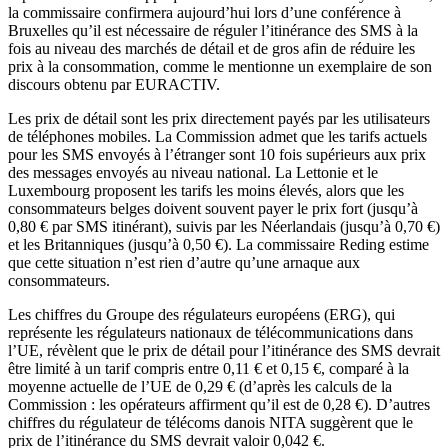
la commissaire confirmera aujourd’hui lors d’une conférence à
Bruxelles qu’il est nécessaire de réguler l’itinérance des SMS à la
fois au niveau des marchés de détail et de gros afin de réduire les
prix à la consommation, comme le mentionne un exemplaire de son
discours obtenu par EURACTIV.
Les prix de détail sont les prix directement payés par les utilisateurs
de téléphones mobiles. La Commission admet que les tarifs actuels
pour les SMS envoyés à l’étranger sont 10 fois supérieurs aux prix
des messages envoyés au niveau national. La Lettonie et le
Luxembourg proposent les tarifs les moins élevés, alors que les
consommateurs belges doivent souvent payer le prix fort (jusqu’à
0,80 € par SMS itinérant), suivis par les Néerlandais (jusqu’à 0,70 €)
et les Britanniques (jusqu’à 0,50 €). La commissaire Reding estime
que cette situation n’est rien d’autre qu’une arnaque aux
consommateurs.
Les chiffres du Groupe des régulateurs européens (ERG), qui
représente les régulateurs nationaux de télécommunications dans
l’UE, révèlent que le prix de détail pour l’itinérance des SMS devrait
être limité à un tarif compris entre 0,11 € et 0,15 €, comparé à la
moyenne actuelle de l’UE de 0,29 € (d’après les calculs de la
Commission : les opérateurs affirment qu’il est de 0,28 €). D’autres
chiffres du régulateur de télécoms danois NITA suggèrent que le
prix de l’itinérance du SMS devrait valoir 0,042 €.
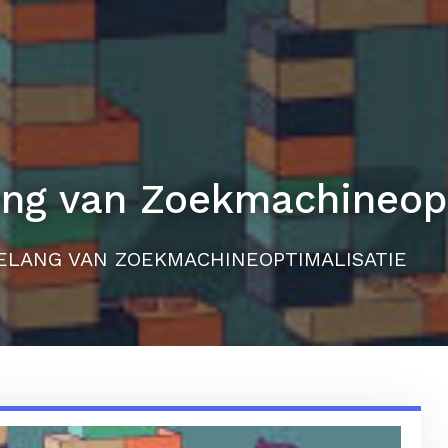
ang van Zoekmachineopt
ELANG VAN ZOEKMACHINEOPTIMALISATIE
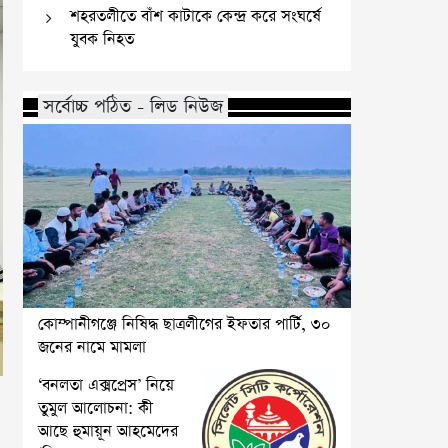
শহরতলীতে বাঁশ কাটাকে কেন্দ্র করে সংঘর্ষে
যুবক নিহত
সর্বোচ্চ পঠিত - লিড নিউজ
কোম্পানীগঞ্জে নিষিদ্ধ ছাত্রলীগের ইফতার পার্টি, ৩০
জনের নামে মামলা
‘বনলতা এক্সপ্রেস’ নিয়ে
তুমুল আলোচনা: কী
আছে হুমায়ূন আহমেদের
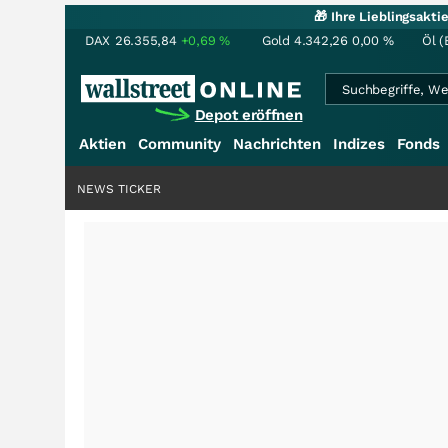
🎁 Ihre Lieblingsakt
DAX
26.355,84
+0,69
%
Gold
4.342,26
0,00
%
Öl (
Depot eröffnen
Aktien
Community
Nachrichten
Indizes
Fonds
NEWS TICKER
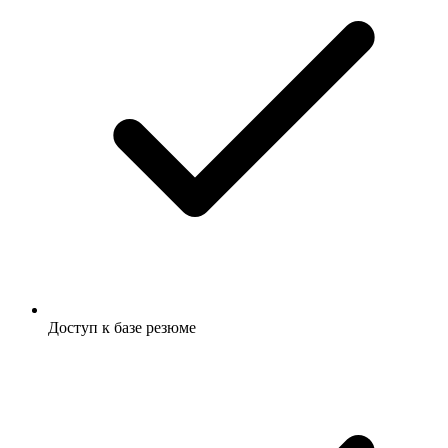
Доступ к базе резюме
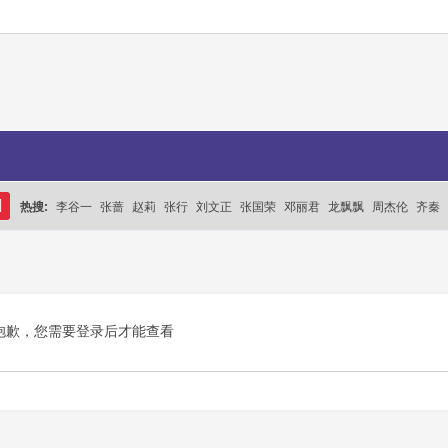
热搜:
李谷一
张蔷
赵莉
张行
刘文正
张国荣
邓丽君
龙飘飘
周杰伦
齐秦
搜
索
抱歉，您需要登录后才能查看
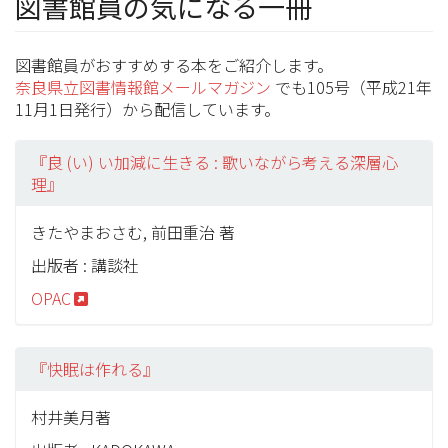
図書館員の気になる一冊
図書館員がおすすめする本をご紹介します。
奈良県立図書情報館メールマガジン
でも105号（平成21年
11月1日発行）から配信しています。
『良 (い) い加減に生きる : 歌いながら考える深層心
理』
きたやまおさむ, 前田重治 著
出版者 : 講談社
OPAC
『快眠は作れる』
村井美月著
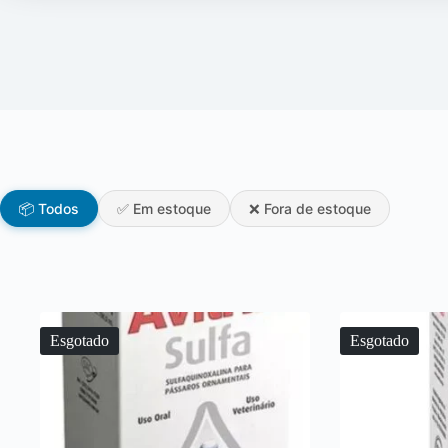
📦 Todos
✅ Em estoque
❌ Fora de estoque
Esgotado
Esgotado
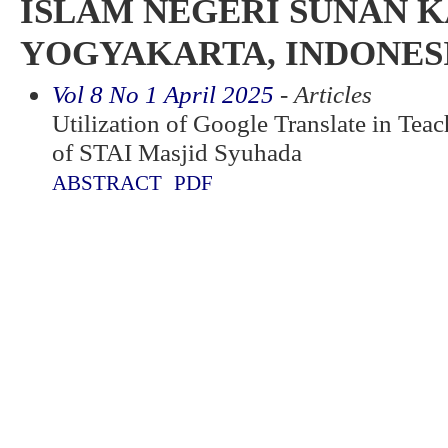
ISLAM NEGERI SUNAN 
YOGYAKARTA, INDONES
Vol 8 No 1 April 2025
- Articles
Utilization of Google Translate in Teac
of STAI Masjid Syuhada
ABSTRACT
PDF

^^^^

A word-for-word copy is needed, starting at the first line of the listing and ending with the line bearing "Luxembourg proposent les". No pictures.

la commissaire confirmera aujourd’hui lors d’une conférence à
Bruxelles qu’il est nécessaire de réguler l’itinérance des SMS à la
fois au niveau des marchés de détail et de gros afin de réduire les
prix à la consommation, comme le mentionne un exemplaire de son
discours obtenu par EURACTIV.
Les prix de détail sont les prix directement payés par les utilisateurs
de téléphones mobiles. La Commission admet que les tarifs actuels
pour les SMS envoyés à l’étranger sont 10 fois supérieurs aux prix
des messages envoyés au niveau national. La Lettonie et le
Luxembourg proposent les tarifs les moins élevés, alors que les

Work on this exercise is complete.